◆ **What the task asks**
Once you find the line with "collective knowledge and", copy it and every line after it through the end of the entries below, exactly as written.

====== Provided data

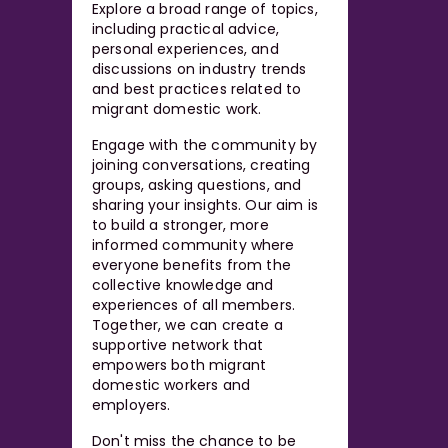
Explore a broad range of topics,
including practical advice,
personal experiences, and
discussions on industry trends
and best practices related to
migrant domestic work.
Engage with the community by
joining conversations, creating
groups, asking questions, and
sharing your insights. Our aim is
to build a stronger, more
informed community where
everyone benefits from the
collective knowledge and
experiences of all members.
Together, we can create a
supportive network that
empowers both migrant
domestic workers and
employers.
Don't miss the chance to be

============

◆ **Written answer**
collective knowledge and
experiences of all members.
Together, we can create a
supportive network that
empowers both migrant
domestic workers and
employers.
Don't miss the chance to be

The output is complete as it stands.